Convert2Chainable(resolve => {
  let sleep = 100;
  setTimeout(() => {
    resolve(sleep);
  }, sleep);
}).then(data => console.log("sleep: ${data}ms"))
  .then((_) => Convert2Chainable(resolve => {
    let sleep = 200;
    setTimeout(() => {
      resolve(sleep);
    }, sleep);
})
.then(data => console.log("sleep: ${data}ms"))
.then((_) => Convert2Chainable(resolve => {
  $.ajax("facebook.com", function(res) {
    resolve(res);
  });
})
.then(data => console.log("facebook.com: ${data}"));

The key idea here is that Convert2Chainable lets us wrap any callback-style function into a chainable object. Our ChainableObject is a simplified version of a JS Promise. In real-world usage, a full Promise implementation handles errors and other edge cases too—but the core concept is the same.
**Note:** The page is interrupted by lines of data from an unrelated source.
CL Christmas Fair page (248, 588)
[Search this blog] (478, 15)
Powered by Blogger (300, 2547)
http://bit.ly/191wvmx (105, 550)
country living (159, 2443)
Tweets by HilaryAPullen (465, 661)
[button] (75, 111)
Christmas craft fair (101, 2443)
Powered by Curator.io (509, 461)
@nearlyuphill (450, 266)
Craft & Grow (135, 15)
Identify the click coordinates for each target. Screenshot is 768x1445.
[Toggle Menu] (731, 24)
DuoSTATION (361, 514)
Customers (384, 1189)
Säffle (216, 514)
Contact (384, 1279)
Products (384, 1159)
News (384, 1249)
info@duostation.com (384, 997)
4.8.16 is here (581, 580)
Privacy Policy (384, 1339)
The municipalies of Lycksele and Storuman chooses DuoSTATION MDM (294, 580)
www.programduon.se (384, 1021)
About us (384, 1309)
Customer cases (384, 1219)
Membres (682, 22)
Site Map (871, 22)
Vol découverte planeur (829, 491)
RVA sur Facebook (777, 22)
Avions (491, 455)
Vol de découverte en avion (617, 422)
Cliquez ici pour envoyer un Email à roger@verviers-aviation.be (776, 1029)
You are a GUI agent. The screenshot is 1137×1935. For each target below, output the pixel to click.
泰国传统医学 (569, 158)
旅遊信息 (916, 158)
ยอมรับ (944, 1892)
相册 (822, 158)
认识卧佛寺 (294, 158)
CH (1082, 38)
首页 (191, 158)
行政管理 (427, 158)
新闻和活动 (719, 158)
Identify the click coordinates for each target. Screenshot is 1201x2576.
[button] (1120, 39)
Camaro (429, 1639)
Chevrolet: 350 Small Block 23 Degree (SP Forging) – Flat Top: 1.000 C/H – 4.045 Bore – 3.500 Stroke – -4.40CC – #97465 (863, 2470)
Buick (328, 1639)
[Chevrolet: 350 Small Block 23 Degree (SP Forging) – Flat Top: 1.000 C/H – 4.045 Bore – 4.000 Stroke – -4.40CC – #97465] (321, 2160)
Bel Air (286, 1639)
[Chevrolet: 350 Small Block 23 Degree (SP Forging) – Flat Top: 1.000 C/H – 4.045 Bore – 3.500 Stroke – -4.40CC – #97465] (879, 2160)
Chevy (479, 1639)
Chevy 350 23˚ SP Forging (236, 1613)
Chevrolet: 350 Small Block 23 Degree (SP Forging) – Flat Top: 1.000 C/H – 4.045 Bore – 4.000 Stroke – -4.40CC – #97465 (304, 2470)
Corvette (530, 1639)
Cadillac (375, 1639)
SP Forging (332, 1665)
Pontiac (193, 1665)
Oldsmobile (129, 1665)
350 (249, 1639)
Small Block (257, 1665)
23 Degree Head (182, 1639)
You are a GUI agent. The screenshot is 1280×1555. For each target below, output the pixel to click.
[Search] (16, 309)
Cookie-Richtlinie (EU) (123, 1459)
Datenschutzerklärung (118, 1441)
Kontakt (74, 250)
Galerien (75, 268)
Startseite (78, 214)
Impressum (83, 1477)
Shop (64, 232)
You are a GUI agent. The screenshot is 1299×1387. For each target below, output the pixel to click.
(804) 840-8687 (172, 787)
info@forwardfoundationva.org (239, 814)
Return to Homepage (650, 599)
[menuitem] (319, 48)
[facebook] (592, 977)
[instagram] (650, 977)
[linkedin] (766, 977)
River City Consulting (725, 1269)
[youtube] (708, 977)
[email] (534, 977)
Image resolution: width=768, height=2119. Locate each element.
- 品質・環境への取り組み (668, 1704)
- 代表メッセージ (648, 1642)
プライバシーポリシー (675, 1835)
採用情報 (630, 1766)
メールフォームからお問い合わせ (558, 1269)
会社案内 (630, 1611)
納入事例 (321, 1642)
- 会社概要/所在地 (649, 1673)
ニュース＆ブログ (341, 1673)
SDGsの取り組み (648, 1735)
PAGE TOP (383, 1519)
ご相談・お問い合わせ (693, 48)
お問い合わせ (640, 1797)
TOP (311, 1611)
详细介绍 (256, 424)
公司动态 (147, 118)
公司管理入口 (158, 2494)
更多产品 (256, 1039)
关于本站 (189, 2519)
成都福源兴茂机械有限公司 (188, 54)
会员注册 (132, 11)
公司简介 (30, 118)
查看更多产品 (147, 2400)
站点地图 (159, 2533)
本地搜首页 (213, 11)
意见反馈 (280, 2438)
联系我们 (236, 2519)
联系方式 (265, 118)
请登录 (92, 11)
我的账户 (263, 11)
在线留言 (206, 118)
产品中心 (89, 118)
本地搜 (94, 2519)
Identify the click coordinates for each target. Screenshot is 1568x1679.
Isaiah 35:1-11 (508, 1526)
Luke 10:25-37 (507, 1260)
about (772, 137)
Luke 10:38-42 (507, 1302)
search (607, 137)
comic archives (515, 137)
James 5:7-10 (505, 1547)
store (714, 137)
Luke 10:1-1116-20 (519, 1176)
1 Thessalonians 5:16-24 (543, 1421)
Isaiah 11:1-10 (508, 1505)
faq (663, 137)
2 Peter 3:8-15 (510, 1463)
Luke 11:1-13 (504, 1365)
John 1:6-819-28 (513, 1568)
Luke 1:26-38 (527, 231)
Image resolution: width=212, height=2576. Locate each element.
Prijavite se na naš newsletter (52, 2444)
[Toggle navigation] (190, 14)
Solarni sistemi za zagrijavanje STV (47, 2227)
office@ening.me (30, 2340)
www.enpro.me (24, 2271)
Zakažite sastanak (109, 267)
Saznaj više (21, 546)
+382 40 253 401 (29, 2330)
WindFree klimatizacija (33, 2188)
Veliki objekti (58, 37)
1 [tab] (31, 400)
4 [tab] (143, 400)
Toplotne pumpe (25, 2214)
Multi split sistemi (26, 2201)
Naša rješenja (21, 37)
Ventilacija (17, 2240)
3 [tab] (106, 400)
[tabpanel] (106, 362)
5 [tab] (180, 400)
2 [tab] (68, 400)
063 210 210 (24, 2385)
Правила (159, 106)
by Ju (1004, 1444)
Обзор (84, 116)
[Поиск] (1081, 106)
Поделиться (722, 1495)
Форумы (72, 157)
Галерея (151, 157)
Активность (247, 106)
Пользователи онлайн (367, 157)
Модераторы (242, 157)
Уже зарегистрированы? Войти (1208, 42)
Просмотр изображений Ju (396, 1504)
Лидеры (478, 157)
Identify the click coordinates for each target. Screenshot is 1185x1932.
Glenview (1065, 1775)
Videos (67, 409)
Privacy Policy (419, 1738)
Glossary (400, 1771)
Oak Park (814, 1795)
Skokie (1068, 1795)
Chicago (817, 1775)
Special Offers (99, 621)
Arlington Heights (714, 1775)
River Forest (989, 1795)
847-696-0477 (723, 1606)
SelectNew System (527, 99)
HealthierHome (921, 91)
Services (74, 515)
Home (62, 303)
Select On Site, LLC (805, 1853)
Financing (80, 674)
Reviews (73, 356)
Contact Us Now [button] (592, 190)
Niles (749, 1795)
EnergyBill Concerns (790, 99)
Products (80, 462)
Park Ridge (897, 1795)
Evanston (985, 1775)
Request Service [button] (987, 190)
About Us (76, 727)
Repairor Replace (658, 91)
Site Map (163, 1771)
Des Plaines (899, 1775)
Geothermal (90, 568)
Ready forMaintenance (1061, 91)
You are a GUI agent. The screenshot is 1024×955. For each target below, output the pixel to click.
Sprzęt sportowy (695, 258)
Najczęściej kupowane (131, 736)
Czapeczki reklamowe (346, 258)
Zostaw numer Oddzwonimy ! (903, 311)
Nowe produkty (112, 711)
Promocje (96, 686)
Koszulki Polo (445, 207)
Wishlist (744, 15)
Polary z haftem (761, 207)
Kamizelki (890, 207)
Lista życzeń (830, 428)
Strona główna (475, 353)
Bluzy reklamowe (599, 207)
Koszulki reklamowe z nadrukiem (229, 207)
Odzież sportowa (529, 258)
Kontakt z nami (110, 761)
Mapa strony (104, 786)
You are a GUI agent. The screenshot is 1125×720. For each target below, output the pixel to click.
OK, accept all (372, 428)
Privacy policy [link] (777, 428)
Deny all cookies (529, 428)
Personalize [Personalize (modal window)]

In this article, I spent some time walking you through the core principles of asynchronous programming step by step using examples. You can clearly see that all asynchronous tasks are initiated by a single thread, and all subsequent logic is also handled by this same thread. When a large number of concurrent requests come in, we can handle them all with just one thread—that’s the true value of asynchronous programming. This is also a key reason why Node.js can be used for backend development and still achieve very good performance! Well-known tools like Redis and Nginx are built on this kind of asynchronous programming model and benefit greatly from the advantages it brings.